Als Leseratte hat sie schon immer massig Bücher verschlungen. Die Geschichten über die Ireland Vampires entstehen aus ihrer Liebe für die grüne Insel.
(Quelle: Amazon.de)
Und bei Facebook könnt ihr Elisa Joy hier finden: [klick]

Inhalt:
An seinem 25. Geburtstag erfährt Marius, dass er kein normaler Mensch ist, sondern eine Kreuzung aus einem Engel und einem Dämon. Gezeugt wurde er um das Gleichgewicht zwischen Himmel und Hölle zu gewährleisten. Er durfte unter Menschen aufwachsen, damit er seinen Charakter in Ruhe und ohne Beeinflussung von Himmel oder Hölle entwickeln kann. Doch jetzt soll er sich entscheiden. Will er künftig Dämon oder Engel sein? Welche Seite in ihm wird überwiegen, gut oder böse? Der Himmel stellt ihm Caressa bis zu seiner Entscheidung zur Seite. Sie soll ihm helfen und natürlich möchte sie ihn davon überzeugen, dass er ein Engel werden soll. Doch das ist gar nicht so einfach, denn Marius ist nun einmal zur Hälfte Dämon und das lässt sich nicht verleugnen.

Meine Meinung:
Den Kampf zwischen Gut und Böse mit einer „Kreuzung“ zwischen beiden Seiten in der Waage zu halten, finde ich eine tolle Idee. Ob sie ganz neu ist weiß ich nicht, aber das finde ich in dem Fall auch nicht so wichtig. Das war das erste Buch, das ich von Elisa Joy gelesen habe und der Schreibstil hat mir gut gefallen. Locker und leicht zu lesen. Die Kapitel sind abwechselnd aus der Sicht von Marius und aus der Sicht von Caressa in der Ich-Form geschrieben. Der Prolog erzählt wie es überhaupt dazu kam, dass Marius gezeugt wurde und ich fand das schon witzig erzählt. Die Orte und Szenarien sind so erzählt, dass die Bilder problemlos in meinem Kopf erschienen sind. Alleine die vielen Löcher 😉
Marius hat mir gut gefallen. Mal ganz abgesehen davon, dass er selbstverständlich höllisch gut aussieht, finde ich ihn ganz schön charakterstark. Und ich mochte seinen Charakter sehr, allerdings fand ich es stellenweise schon seltsam, wie schnell und problemlos er alle diese Neuigkeiten rund um seine Person und sein Wesen aufgenommen hat. Auch seine neuen Kräfte hat er fast ausnahmslos sofort beherrscht.

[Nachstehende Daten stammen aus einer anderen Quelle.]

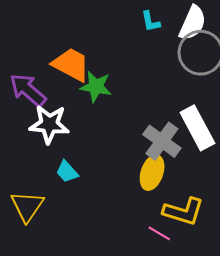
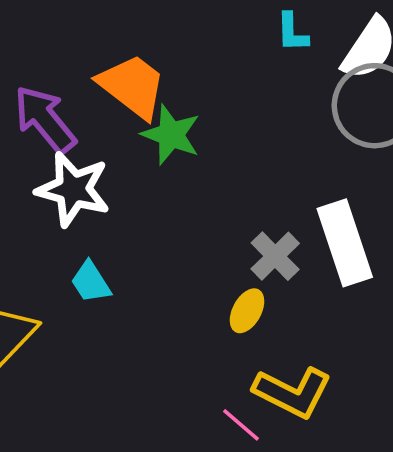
gray cross: (162, 141) -> (275, 256), size x0.7
yellow ellipse: (152, 173) -> (247, 311), size x0.7

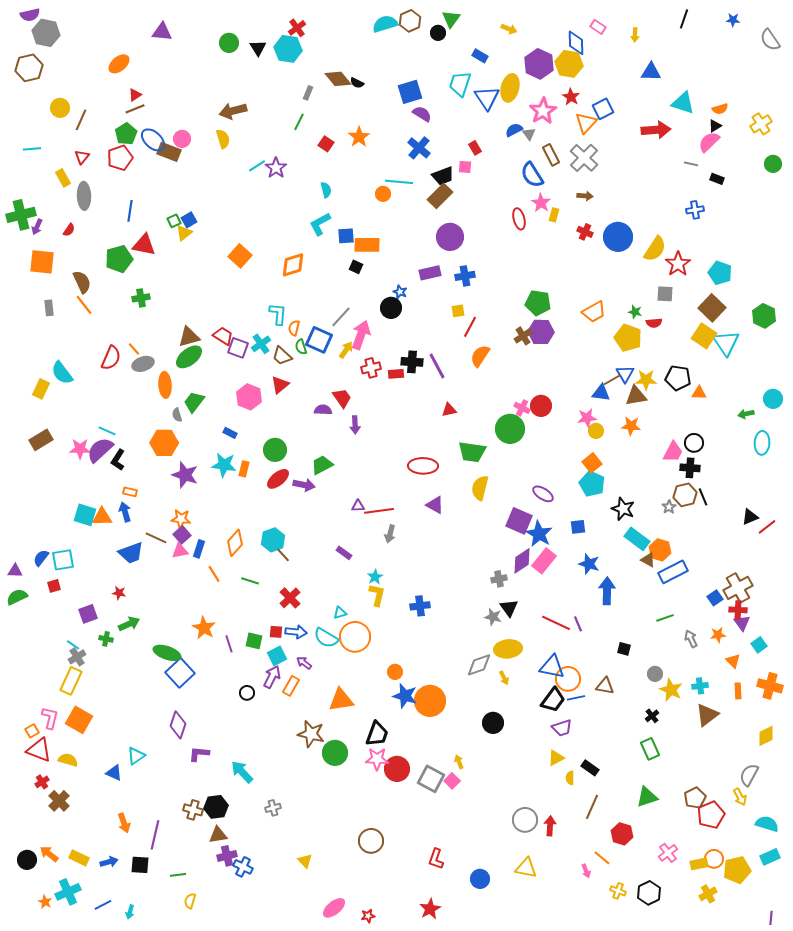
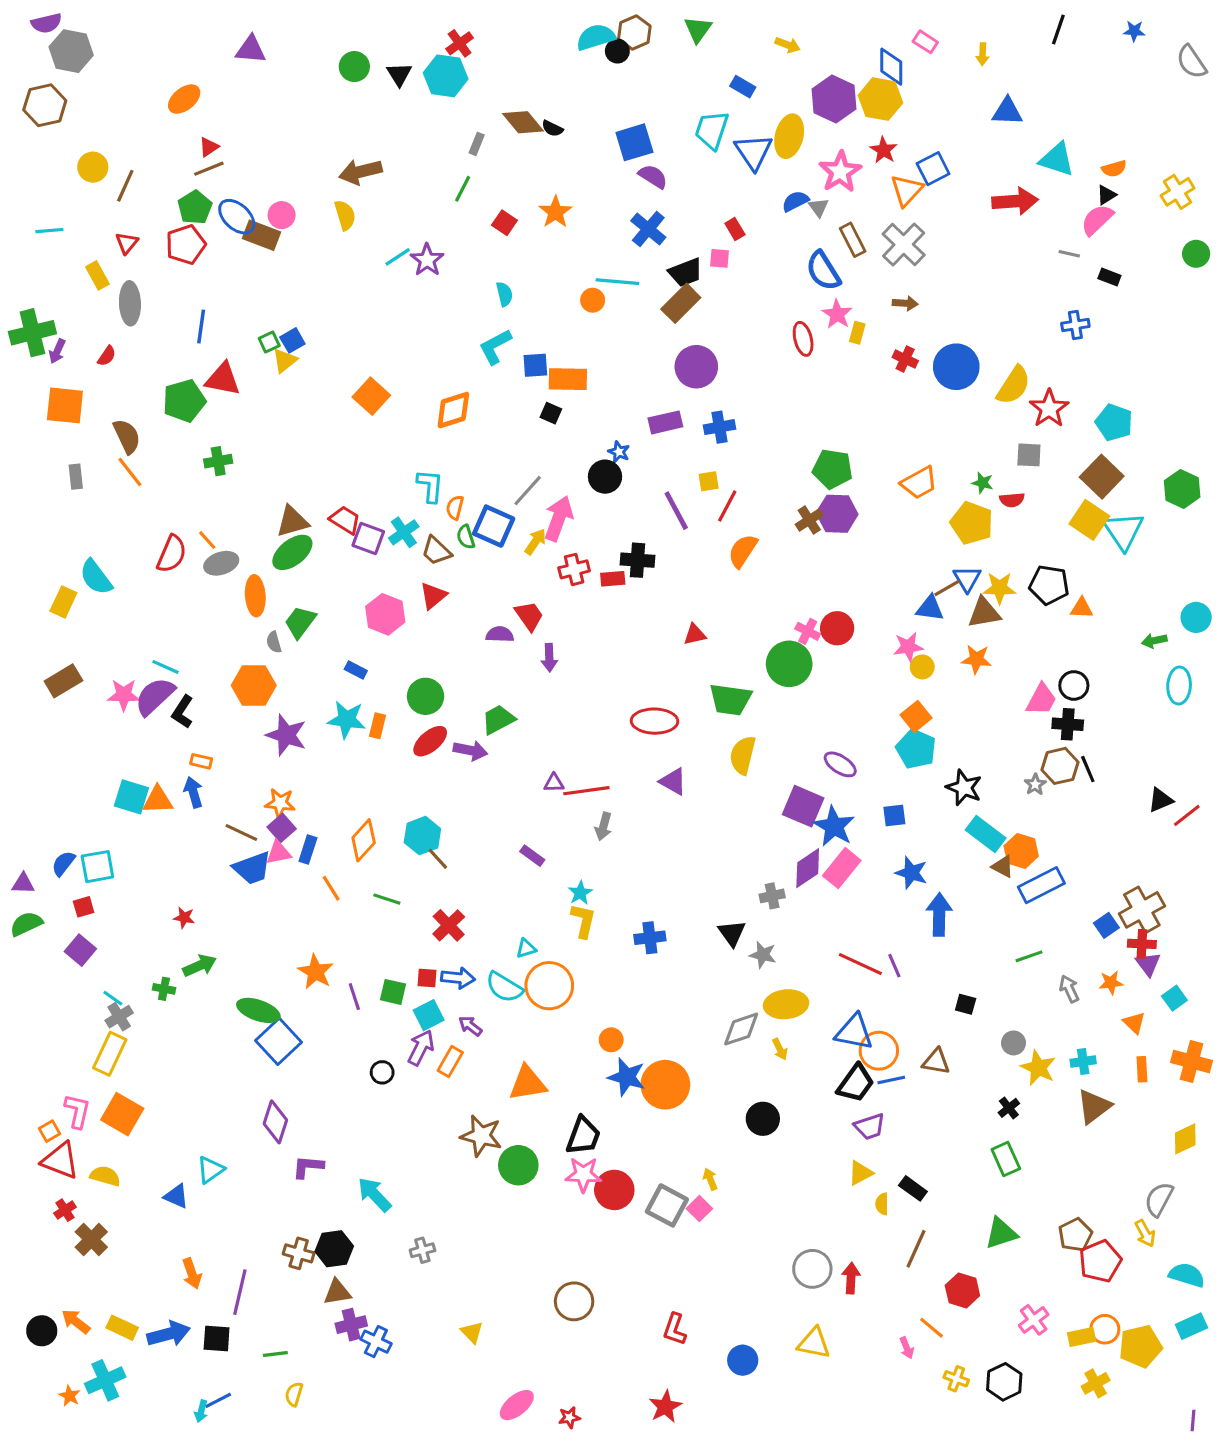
black circle: (438, 33) -> (617, 51), moved
purple line: (437, 366) -> (676, 511), moved
blue trapezoid: (131, 553) -> (252, 868), moved
black triangle: (509, 608) -> (732, 933), moved
purple square: (88, 614) -> (80, 950), moved, turned -30
blue arrow: (109, 862) -> (169, 1334), size x1.5
blue line: (103, 905) -> (218, 1400), moved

Das ging mir fast ein wenig zu einfach und reibungslos.
Caressa hat mir total gut gefallen. Ein Engel, der (nicht nur) für Donuts schwach wird 😉
Besonders überrascht hat mich übrigens Amon und das nicht nur einmal.
Das Ende ist in sich abgeschlossen und bietet trotzdem Spielraum für eine mögliche Fortsetzung.

Mein Fazit:
Eine locker und leicht erzählte Fantasy-Love-Story, die den Leser nicht nur gut unterhält, sondern auch noch eine wertvolle Aussage zum Thema „Gut oder Böse“ liefert.

Meine Wertung:
4 von 5 Herzen

Rezension: „Engelsleid“

„Engelsleid“
Inka-Gabriela Schmidt
Kindle Edition [klick], ASIN: B00AIA2622, € 6,99
Taschenbuch [klick], ISBN: 978-3943697162, € 12,90
242 Seiten
Verlag: Oldigor

Wieder einmal ein tolles Buch aus dem Oldigor-Verlag. Herzlichen Dank dafür!

Die Autorin:
Inka-Gabriela Schmidt ist aufgewachsen in München. Die seit 1985 glücklich verheiratete Autorin hat schon einige Bücher publiziert. Darunter den Fantasyroman  „Elfenkind“ (der 1. Teil von „Valentine“).
Ihr Werdegang:
Elsa-Brandström-Gymnasium in München, Abitur 1980; Grafik-Design-Studium an der Fachhochschule München, Diplom FH 1984; Grafik-Designerin in verschiedene Münchner Werbeagenturen; seit 1992 Dozentin für DTP-Software und Ausbilderin von Mediengestaltern Digital und Print;
seit 2006 Schriftstellerin (Quelle: Oldigor-Verlag)
Homepage der Autorin: http://www.inwisch.de
facebook: http://www.facebook.com/pages/Inka-Gabriela-Schmidt

Inhalt:
Laura steht mit beiden Beinen fest im Berufsleben und ist von Herzen gerne Single. Auch oder gerade weil in ihrem Umfeld fast alle im Heiratsfieber und Kinderwahn sind. Als ihre beste Freundin ebenfalls heiraten will, kann sie deren Bitte ihre Trauzeugin zu werden trotzdem nicht abschlagen. Doch ein paar Tage vorher schlägt das Schicksal übel zu. Laura will ihrer Freundin den „schönsten Tag in ihrem Leben“ aber nicht verderben und lässt sich nichts anmerken.
Es dauert nur ein paar Stunden und Guiseppe, der Trauzeuge des Bräutigams, bringt sie sehr erfolgreich auf andere Gedanken. Er ist durch und durch Italiener, ein Typ, wie ihn Laura eigentlich überhaupt nicht mag und dennoch erliegt sie seinem Charme und seiner Ausstrahlung.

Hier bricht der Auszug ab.